This project aims to predict Roche stock prices using regression analysis on time series data and machine learning modeling. By gathering microeconomic and macroeconomic data from publicly available APIs and incorporating financial statements from company websites, the goal is to create accurate predictions for stock prices. In contrast to a fundamental analysis, this project is a deep dive into the mathematics and modeling behind the numbers.
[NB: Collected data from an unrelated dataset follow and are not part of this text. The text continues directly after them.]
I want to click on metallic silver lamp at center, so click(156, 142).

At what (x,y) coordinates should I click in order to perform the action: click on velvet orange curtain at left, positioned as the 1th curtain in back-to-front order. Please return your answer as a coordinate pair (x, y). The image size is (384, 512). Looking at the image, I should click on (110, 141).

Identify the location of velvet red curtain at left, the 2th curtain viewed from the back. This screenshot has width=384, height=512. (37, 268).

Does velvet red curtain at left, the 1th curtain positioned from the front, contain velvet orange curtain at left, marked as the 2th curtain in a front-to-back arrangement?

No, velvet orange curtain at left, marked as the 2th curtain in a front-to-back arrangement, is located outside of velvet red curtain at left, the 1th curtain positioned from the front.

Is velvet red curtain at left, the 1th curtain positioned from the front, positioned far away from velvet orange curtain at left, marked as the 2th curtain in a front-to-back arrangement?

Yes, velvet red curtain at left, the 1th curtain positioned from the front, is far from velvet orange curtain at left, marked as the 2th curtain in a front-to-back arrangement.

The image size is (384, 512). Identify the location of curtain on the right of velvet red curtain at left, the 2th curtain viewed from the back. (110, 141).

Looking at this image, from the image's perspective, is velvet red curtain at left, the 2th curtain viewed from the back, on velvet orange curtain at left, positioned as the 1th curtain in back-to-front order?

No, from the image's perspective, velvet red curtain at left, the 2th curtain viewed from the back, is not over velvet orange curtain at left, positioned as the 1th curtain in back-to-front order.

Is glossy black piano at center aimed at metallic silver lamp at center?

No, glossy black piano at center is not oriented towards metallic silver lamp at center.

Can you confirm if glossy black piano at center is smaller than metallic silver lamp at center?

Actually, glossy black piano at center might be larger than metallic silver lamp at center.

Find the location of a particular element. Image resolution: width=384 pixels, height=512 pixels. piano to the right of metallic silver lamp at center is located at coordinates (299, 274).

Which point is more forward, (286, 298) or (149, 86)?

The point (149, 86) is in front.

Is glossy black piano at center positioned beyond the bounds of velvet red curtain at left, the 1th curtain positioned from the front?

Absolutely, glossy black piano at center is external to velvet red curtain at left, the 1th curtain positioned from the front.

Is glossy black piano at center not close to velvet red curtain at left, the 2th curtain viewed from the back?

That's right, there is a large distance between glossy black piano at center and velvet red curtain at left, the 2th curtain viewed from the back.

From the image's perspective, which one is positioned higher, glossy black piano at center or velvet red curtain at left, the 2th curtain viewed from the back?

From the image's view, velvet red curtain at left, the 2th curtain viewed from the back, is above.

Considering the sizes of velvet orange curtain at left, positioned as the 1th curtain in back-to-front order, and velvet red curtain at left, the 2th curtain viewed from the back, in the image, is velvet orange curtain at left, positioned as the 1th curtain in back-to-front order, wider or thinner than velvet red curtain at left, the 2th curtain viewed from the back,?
Stock prediction is a challenging yet crucial task in financial markets. This project utilizes regression analysis and machine learning techniques to predict Roche's stock prices. By leveraging a combination of microeconomic, macroeconomic, and financial statement data, the aim is to build robust models capable of making accurate predictions.
- Integration of microeconomic and macroeconomic data
- Utilization of financial statements from company websites
- Time series analysis
- Machine learning modeling for predictive analysis
- Publicly available APIs for microeconomic and macroeconomic data
- Financial statements obtained from company websites
- Time series data from historical stock prices
- Regression analysis
- Machine learning algorithms (e.g., linear regression, random forest)
- Time series analysis
- Data preprocessing, visualization, and feature engineering
A recommendation is included at the end of the notebook that considers the results of the analysis. This is not professional financial advice, but simply my opinion included in a personal project.
To use the project:
- Clone the repository to your local machine.
- Install the required dependencies.
- Run the Jupyter Notebook to see the results. Alternatively, take a look at the results of running the code in this repository.